The Joint Research center is the science group of the European Union. It is the European Commission’s science and knowledge service that employs scientists to execute research in favor of providing independent scientific advice and support to the policy of the EU. The Director-General of the JRC is Stephen Quest and the Commissioner is Mariya Gabriel. The JRC has six sites in five EU countries:

  • Brussels, Belgium
  • Geel, Belgium
  • Ispra, Italy
  • Karlsruhe, Germany
  • Petten, Netherlands
  • Seville, Spain

The JRC is responsible for the research and innovation to:

  • create, manage, and make sense of knowledge
  • to support European policies with independent evidence
  • develop innovative tools and make them available to policymakers
  • anticipate emerging issues that need to be addressed at EU level and understand policy environments
  • share expertise with EU countries, the scientific community, and international partners
  • contribute to the overall purpose of Horizon 2020 (a financial instrument aimed to boost economic growth and establish new jobs)
  • conduct research on nuclear safety and security to contribute to the transition to a carbon-free economy

The JRC collaborates with more than a thousand organizations worldwide whose work has direct impacts on the lives of people. It does so by contributing its research for secure energy supplies, sustainable mobility, and consumer health and safety. The JRC draws from 50+ years of scientific experience and continually build their expertise in knowledge production and management.

Scientists from different organizations have access to many JRC facilities through numerous collaboration agreements. The JRC has 200+ ongoing collaboration agreements. These agreements authorize sharing of infrastructure, laboratory equipment, data materials along with transferring knowledge. This facilitates closer links between the European scientific community and the Commission. It is because of these agreements that the JRC can play its role as the European Commission’s science and knowledge service to the fullest. As a result of collaborating with public and private organizations, universities, and national and international bodies, the JRC is able to work towards a better future.
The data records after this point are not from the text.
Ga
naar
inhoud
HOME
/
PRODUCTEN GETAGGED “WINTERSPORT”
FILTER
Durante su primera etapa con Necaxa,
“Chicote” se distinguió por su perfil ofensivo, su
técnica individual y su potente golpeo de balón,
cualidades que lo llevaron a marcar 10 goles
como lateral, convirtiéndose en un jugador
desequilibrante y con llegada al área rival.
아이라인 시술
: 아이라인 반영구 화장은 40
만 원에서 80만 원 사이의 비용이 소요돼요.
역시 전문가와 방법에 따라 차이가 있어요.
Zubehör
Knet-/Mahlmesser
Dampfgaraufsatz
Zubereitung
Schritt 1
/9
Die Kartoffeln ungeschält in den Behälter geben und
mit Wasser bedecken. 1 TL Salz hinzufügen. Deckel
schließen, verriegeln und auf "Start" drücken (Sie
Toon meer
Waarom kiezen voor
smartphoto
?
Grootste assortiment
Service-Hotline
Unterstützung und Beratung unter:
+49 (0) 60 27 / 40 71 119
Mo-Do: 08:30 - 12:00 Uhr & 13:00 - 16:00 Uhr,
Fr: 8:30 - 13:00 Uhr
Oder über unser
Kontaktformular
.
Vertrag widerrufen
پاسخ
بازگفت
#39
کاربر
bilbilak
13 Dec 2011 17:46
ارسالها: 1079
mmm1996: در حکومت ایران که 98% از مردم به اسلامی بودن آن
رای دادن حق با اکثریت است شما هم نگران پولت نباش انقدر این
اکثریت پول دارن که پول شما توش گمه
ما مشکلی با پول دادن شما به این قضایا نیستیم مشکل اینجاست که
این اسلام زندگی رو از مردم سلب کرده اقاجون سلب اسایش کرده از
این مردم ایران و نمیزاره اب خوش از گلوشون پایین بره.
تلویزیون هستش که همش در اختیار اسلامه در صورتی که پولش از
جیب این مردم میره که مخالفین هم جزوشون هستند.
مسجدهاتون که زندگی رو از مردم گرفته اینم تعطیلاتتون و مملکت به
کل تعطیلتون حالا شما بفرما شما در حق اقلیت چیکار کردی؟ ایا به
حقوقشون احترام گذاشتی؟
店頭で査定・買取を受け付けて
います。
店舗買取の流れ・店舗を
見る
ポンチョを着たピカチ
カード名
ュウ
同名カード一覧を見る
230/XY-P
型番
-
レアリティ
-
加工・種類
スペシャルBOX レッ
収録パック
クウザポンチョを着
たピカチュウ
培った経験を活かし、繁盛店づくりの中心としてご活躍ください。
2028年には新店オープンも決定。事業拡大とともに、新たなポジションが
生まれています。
In 2018, the JRC and the European Parliament Panel for the Future of Science and Technology (STOA) launched “Science meets Parliaments / Science meets Regions”. The objective was to build closer links between scientists and EU policymakers, in order to promote a culture of evidence-informed policymaking. This project compromises three main lines of action:

  1. organising events in EU member states, under full ownership of the concerned authorities
  2. conducting scientific studies to support these events and their follow-up
  3. raising awareness about the science-policy nexus

These events give scientists the opportunity to present their work and allow policymakers to communicate their needs and explain their priorities.